Currently, nanocrystalline titanium is considered to be a potential material for medical implants. In order to obtain adequate strength, titanium alloys (mainly Ti–6Al–4V) are used, for example, for hip prostheses. Development of nanocrystalline pure titanium for such an application would allow the alloying content to be decreased for increased biocompatibility. Both the static and the fatigue strength of commercially pure titanium fasteners and threaded articles could be substantially increased by ECA processing, producing a nanocrystalline grain structure. Nanocrystalline ceramics have also been considered for orthopedic and dental implants of the future. Nanomaterials with improved mechanical properties could then replace some of the conventional biomaterials and could be tailored to meet clinical requirements associated with anatomical differences or patient age.
Incorporation of nanotubes instead of carbon fibres as reinforcing elements into plastic, ceramic and metallic matrixes can potentially provide structural materials with dramatically improved modulus and strength.

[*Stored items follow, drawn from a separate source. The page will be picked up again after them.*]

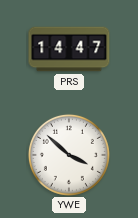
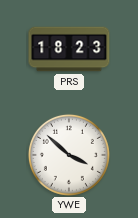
PRS: 14:47 -> 18:23
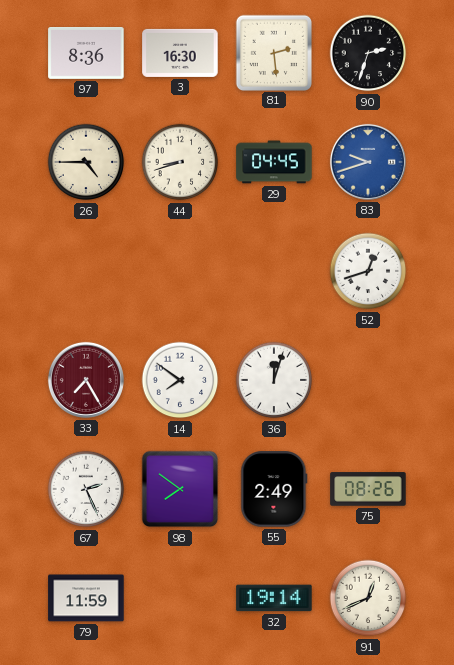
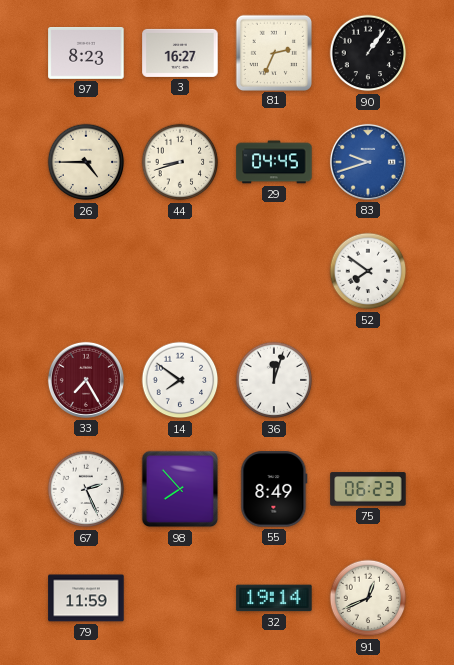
97: 8:36 -> 8:23
3: 16:30 -> 16:27
81: 2:29 -> 2:34
90: 2:33 -> 1:06
52: 12:42 -> 7:51
98: 7:51 -> 7:53
55: 2:49 -> 8:49
75: 08:26 -> 06:23
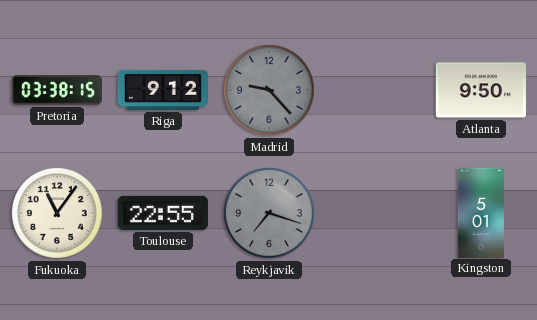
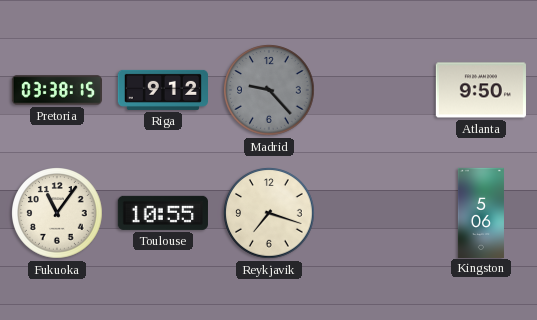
Toulouse: 22:55 -> 10:55
Reykjavik dial: grey -> cream
Kingston: 5:01 -> 5:06
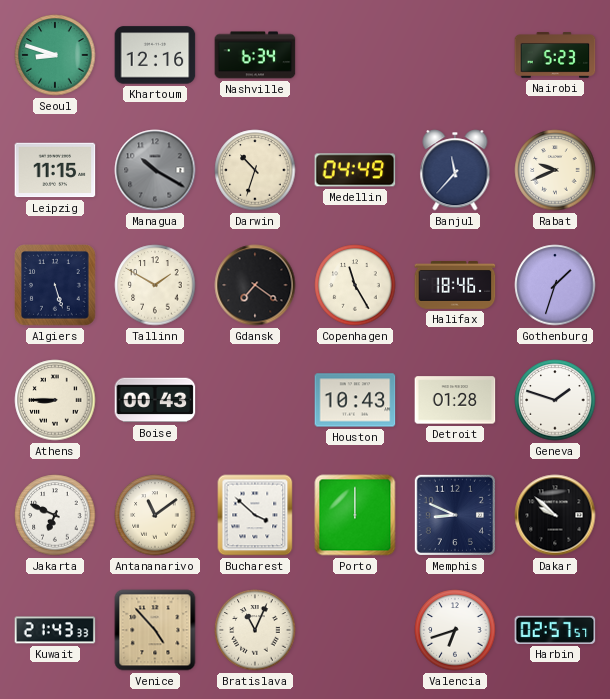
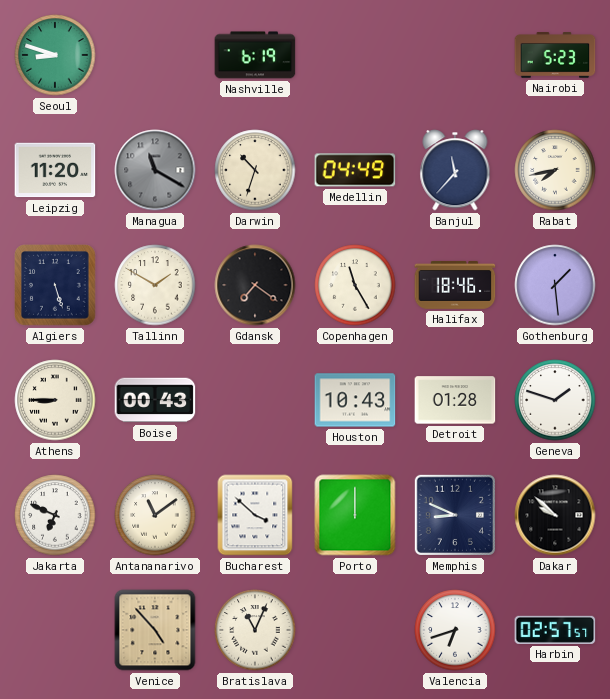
Khartoum: 12:16 -> none
Nashville: 6:34 -> 6:19
Leipzig: 11:15 -> 11:20
Managua: 10:20 -> 11:20
Rabat: 9:41 -> 7:43
Gothenburg: 1:33 -> 1:29
Kuwait: 21:43 -> none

Many improvements have taken place in the use of
nanoparticles as filler materials in polymers. These include fillers in dental polymers to improve their performance, for example, wear resistance or stiffness as in polymer-layered silicate nanocomposites.
Applications of nanocrystalline metallic materials have been limited because of low ductility in tension. However, cold rolling of nanocrystalline copper has opened up interesting vistas for developing novel processing of some metallic materials utilizing the nanocrystalline structure. The traditional deformation–annealing technique routinely used may be much simplified by using nanocrystalline metals as starting materials. With proper post–heat treatments, microstructure may be easily controlled so that the desired properties in the final product can be achieved.
SUMMARY
Nanomaterials and technology are making their impact in almost all areas of life.

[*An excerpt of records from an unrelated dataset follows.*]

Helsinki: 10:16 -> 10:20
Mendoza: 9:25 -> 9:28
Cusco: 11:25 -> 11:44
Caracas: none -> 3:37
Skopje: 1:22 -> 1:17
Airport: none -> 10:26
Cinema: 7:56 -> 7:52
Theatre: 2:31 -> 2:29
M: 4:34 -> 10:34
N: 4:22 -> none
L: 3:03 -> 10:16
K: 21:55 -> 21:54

• Development of novel devices based on nano-opto-electronic materials, molecular devices and quantum structures are creating new directions for miniaturization with increased efficiency of nano-electronic systems.
• MEMS and NEMS find extensive use both as sensors and actuators in a wide spectrum of engineering application.
• An entire gamut of nanosensors for biomonitoring, health parameter surveillance, safety logics, environmental control, process control, etc., have been developed. • In the field of medicine, nanotechnology finds application for both diagnostic tools as
well as for advanced therapy.
• Nanomaterials have a promising future in enhancing efficiencies of green energy technologies, like solar cells, hydrogen cells, etc.
• Development of smart textiles with in-built sensors and functional nanoparticles are set to be introduced on a wide scale both for defense as well as for domestic use.
Gordon Earle Moore is the co-founder of Intel Corporation, USA. Born in 1929 at San Francisco, California, he obtained his doctoral degree in Physics and Chemistry from CalTech in 1954. Intel Corporation was co-founded by Moore in 1968, where he served as Executive Vice President until 1975, after which he became President and Chief Executive Officer. Dr Moore became Chairman of the Board and Chief Executive Officer in 1979. He became Chairman Emeritus of Intel Corporation in 1997.